Quelques minutes plus tard, il tenta de les récupérer. Mes collègues ont tenus bon. Alors Mr Winnie l’Ourson était au summum de sa frustration, le cadre lui résistant, et il était hors de question pour lui de céder et accepter des substituts de nicotine. Il ne l’a pas fait avec ses parents, il ne le fera pas ici. Et c’est bien sympa le réconfort, mais il s’est déjà battu pour gagner son indépendance d’adulte auprès de ses parents, c’est pas pour la perdre à nouveau ! Alors le manque de nicotine aidant, il est allé soulever le baby-foot de la salle commune pour lui faire faire un salto digne des plus grands gymnastes. Un gros bruit a retenti, puis le silence. On tenta de calmer la situation. Mr Winnie l’Ourson s’apaisa, puis reçu le traitement qu’il nous a demandé pour calmer un peu ses ardeurs. Et on est allé le border quand il est parti se coucher.

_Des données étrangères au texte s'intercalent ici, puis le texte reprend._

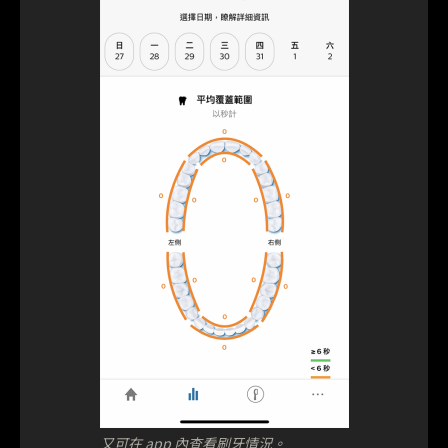
又可在 app 內查看刷牙情況。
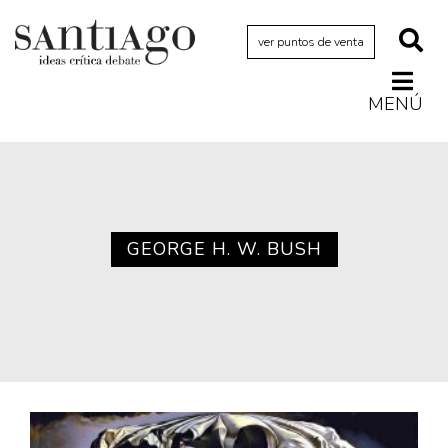
ver puntos de venta
MENÚ
Actualidad
Archivo Cenfoto-UDP
Arquetipos de situación
Artes visuales
GEORGE H. W. BUSH
Ciencia
Cine y televisión
Ciudad
Cómics
Críticas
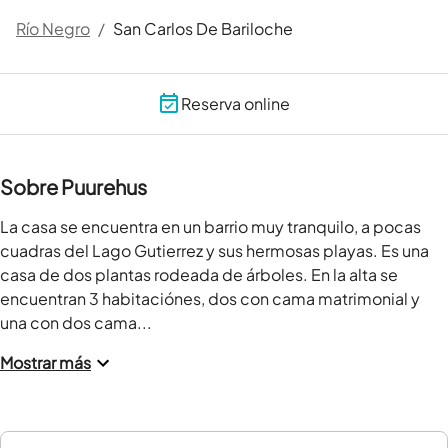
Río Negro
/
San Carlos De Bariloche
Reserva online
Sobre Puurehus
La casa se encuentra en un barrio muy tranquilo, a pocas 
cuadras del Lago Gutierrez y sus hermosas playas. Es una 
casa de dos plantas rodeada de árboles. En la alta se 
encuentran 3 habitaciónes, dos con cama matrimonial y 
una con dos cama...
Mostrar más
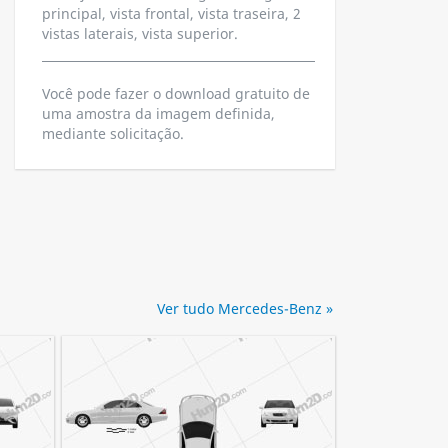
principal, vista frontal, vista traseira, 2
vistas laterais, vista superior.
Você pode fazer o download gratuito de
uma amostra da imagem definida,
mediante solicitação.
Ver tudo Mercedes-Benz »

C’est vraiment étrange de devoir agir parfois comme des parents avec des adultes. On n’en a jamais envie, et pourtant l’institution nous y oblige. Et retomber dans l’enfance n’est pas au goût de tous. Encore faut-il avoir apprécié son enfance. Et encore.

Alors peut-être qu’en communiquant mieux avec mon collègue psychiatre, en rediscutant l’intérêt de ce genre de frustration souvent improductive, on aurait pu éviter ça. Parfois la nicotine est essentielle, même sans fumée. Pour éviter de mettre le feu aux poudres. On aurait peut-être même pu sauver ce pauvre baby-foot dans cette histoire, qui sait.